Department of Allergy and Clinical Immunology, Keimyung University School of Medicine, Daegu, South Korea.
Department of Allergy and Clinical Immunology, Ajou University School of Medicine, Suwon, South Korea.
Clin Exp Allergy. 2023 Jun;53(6):648-658. doi: 10.1111/cea.14315. Epub 2023 Apr 3.
Club cell 16-kDa secretory protein (CC16) is a pneumoprotein and functions as an anti-inflammatory or antioxidant protein. However, altered levels of serum CC16 as well as their effect on airways inflammation have not been fully evaluated.
We recruited 63 adult asthmatics on maintenance medications and 61 healthy controls (HCs). The asthmatic subjects were divided into two groups according to the result of bronchodilator responsiveness (BDR) test: the present BDR (n = 17) and absent BDR (n = 46) groups. Serum CC16 levels were measured by ELISA. As an in vitro study, the effect of Dermatophagoides pteronyssinus antigen 1 (Der p1) on the production of CC16 in airways epithelial cells (AECs) according to a time-dependent manner was assessed; the effects of CC16 protein on oxidative stress system, airways inflammation and remodelling were tested.

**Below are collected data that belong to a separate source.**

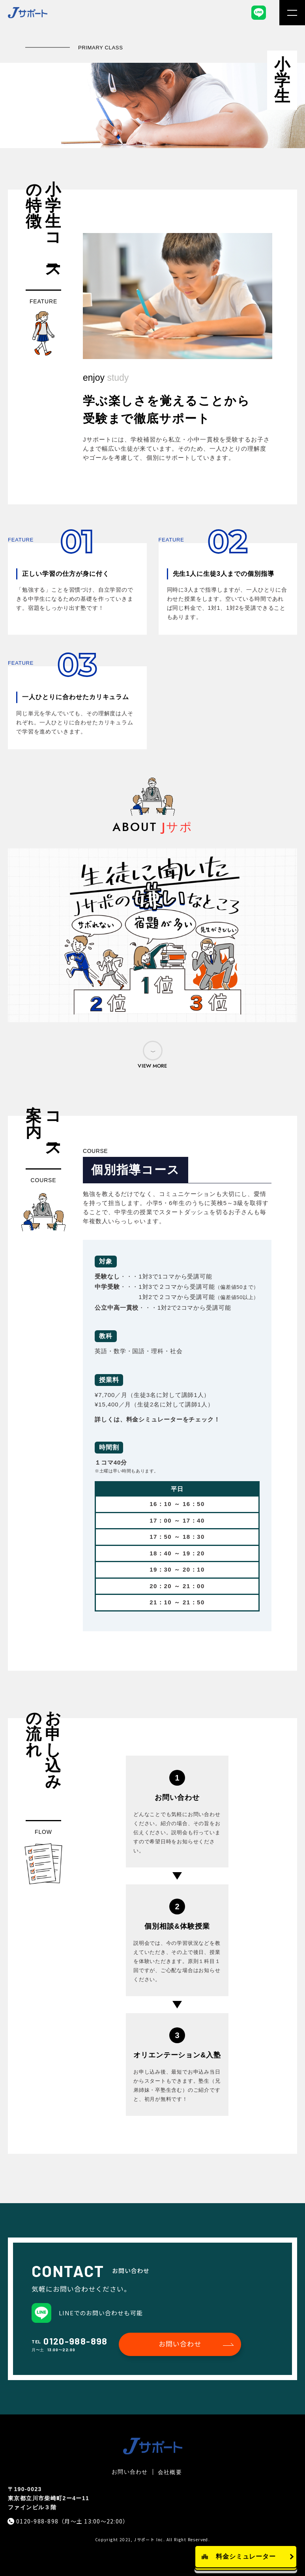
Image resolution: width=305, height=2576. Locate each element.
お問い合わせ (180, 2343)
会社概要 (170, 2472)
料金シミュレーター (246, 2556)
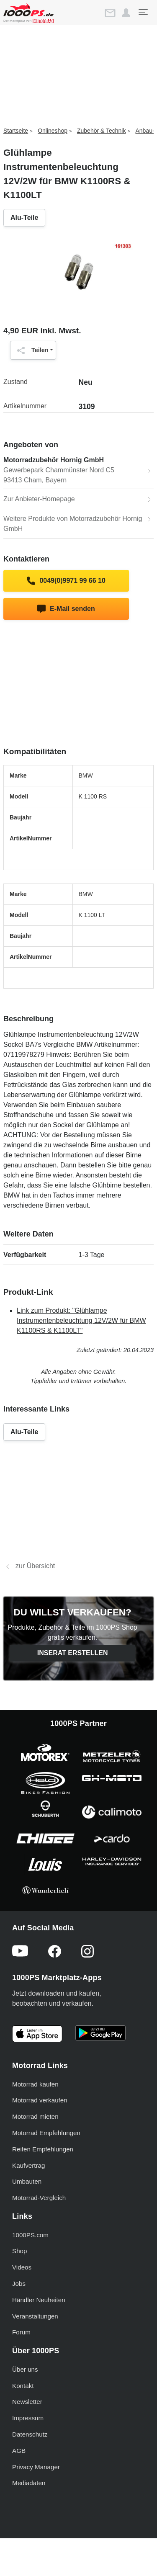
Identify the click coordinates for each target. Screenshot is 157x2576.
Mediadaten (28, 2482)
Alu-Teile (24, 217)
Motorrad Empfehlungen (46, 2132)
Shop (19, 2250)
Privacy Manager (36, 2466)
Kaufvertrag (28, 2165)
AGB (19, 2450)
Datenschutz (29, 2434)
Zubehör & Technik (101, 130)
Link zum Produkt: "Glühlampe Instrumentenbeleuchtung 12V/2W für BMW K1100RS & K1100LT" (81, 1320)
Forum (21, 2332)
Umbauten (26, 2181)
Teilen (31, 350)
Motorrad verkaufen (39, 2100)
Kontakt (23, 2385)
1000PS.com (30, 2235)
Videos (21, 2267)
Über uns (25, 2369)
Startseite (15, 130)
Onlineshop (52, 130)
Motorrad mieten (35, 2116)
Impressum (28, 2417)
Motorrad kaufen (35, 2084)
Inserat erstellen (72, 1652)
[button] (126, 13)
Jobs (19, 2283)
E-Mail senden (66, 609)
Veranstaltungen (35, 2316)
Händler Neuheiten (38, 2299)
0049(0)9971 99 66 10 (66, 580)
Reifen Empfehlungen (42, 2149)
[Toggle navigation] (143, 12)
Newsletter (27, 2401)
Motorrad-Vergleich (39, 2197)
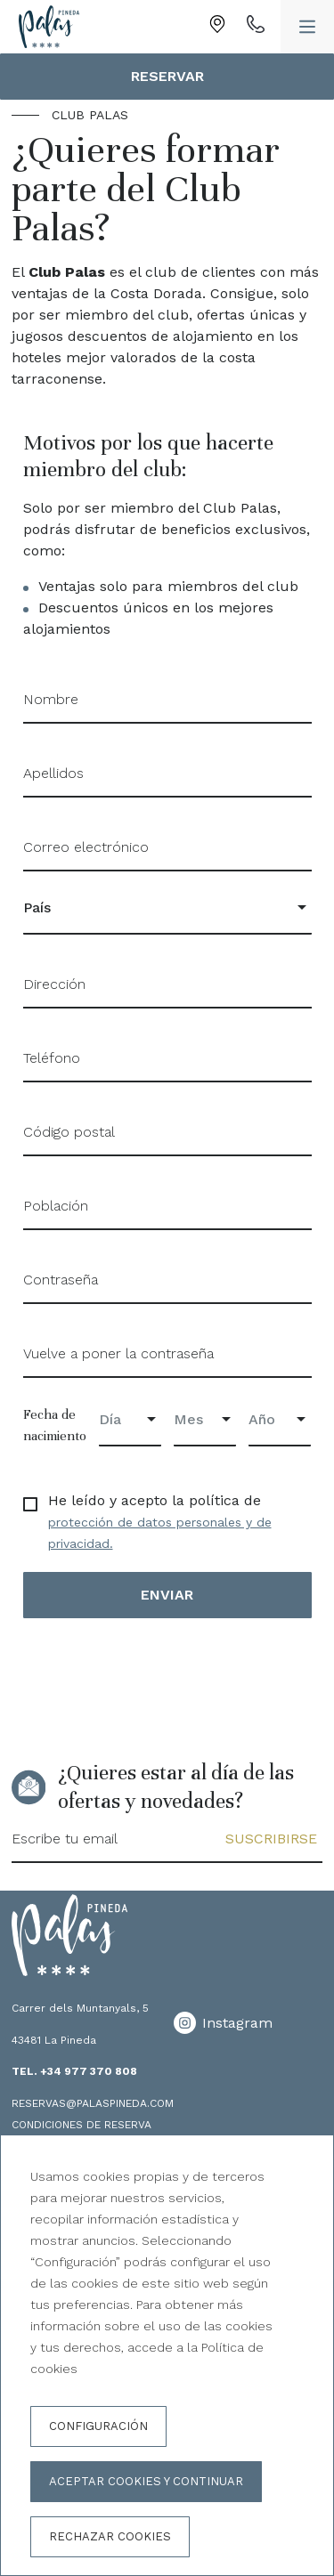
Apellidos (53, 773)
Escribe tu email (65, 1838)
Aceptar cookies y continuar (146, 2481)
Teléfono (51, 1057)
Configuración (98, 2426)
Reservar (167, 76)
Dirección (54, 984)
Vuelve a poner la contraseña (118, 1353)
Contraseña (60, 1279)
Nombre (50, 699)
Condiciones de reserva (81, 2124)
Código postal (69, 1131)
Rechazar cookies (110, 2536)
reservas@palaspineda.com (93, 2103)
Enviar (167, 1594)
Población (55, 1205)
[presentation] (158, 1678)
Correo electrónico (86, 846)
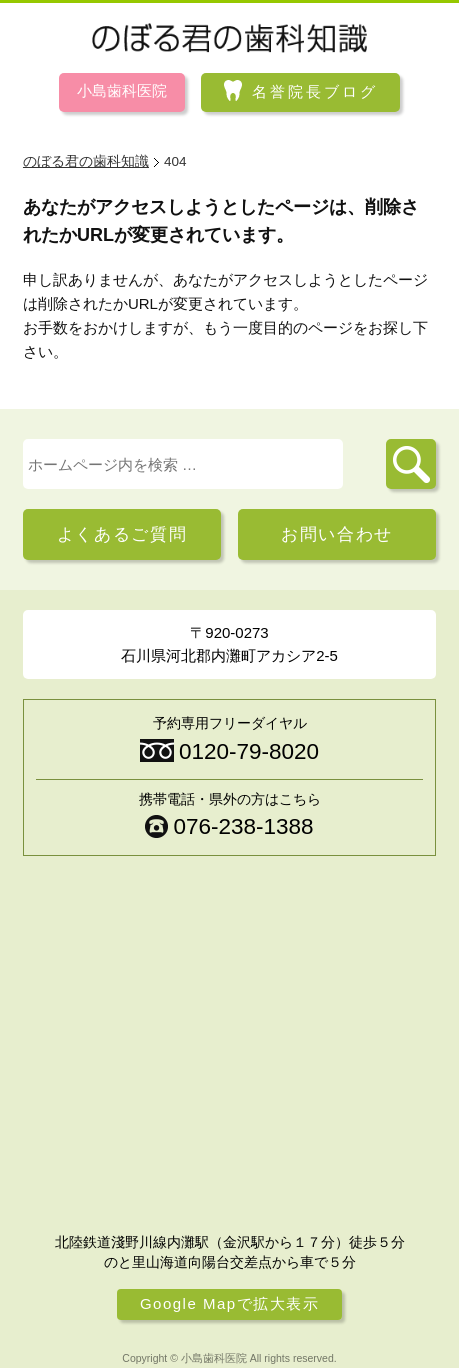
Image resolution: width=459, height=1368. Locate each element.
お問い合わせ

Serum CC16 levels showed significantly higher in the asthmatics than in the HCs (p < .001) with a positive correlation with FEV % (r = .352, p = .005). The present BDR group had significantly lower levels of serum CC16, FEV % and MMEF%, but showed higher level of FeNO than the absent BDR group. Serum CC16 levels (below 496.0 ng/mL) could discriminate the present BDR group from the absent BDR group (area under the curve = 0.74, p = .004). In vitro testing demonstrated that Der p1 exposure significantly induced CC16 release from AECs for 1 h, which was progressively decreased after 6 h and followed by MMP-9 and TIMP-1 production. These findings were associated with oxidant/antioxidant disequilibrium and restored by CC16 treatment (but not dexamethasone).
Decreased CC16 production contributes to persistent airways inflammation and lung function decline. CC16 may be a potential biomarker for asthmatics with BDR.
克拉细胞 16kDa 分泌蛋白(CC16)是一种肺蛋白,具有抗炎或抗氧化作用。然而,血清 CC16 的水平变化及其对气道炎症的影响尚未得到充分评估。
我们招募了 63 名正在服用维持药物的成年哮喘患者和 61 名健康对照者(HCs)。根据支气管扩张剂反应性(BDR)测试的结果,将哮喘患者分为两组:有 BDR 组(n=17)和无 BDR 组(n=46)。通过 ELISA 法测定血清 CC16 水平。作为一项体外研究,评估了屋尘螨变应原 1(Der p1)对气道上皮细胞(AECs)中 CC16 产生的时间依赖性影响;测试了 CC16 蛋白对氧化应激系统、气道炎症和重塑的影响。
哮喘患者的血清 CC16 水平明显高于 HCs(p<0.001),且与 FEV%呈正相关(r=0.352,p=0.005)。有 BDR 组的血清 CC16、FEV%和 MMEF%水平明显较低,但 FeNO 水平较高。血清 CC16 水平(<496.0ng/mL)可区分有 BDR 组和无 BDR 组(曲线下面积=0.74,p=0.004)。体外检测表明,Der p1 暴露可使 AEC 中 CC16 释放 1h,6h 后逐渐减少,随后 MMP-9 和 TIMP-1 产生。这些发现与氧化应激/抗氧化失衡有关,用 CC16 治疗(而非地塞米松)可恢复。
CC16 产生减少导致持续性气道炎症和肺功能下降。CC16 可能是 BDR 哮喘患者的潜在生物标志物。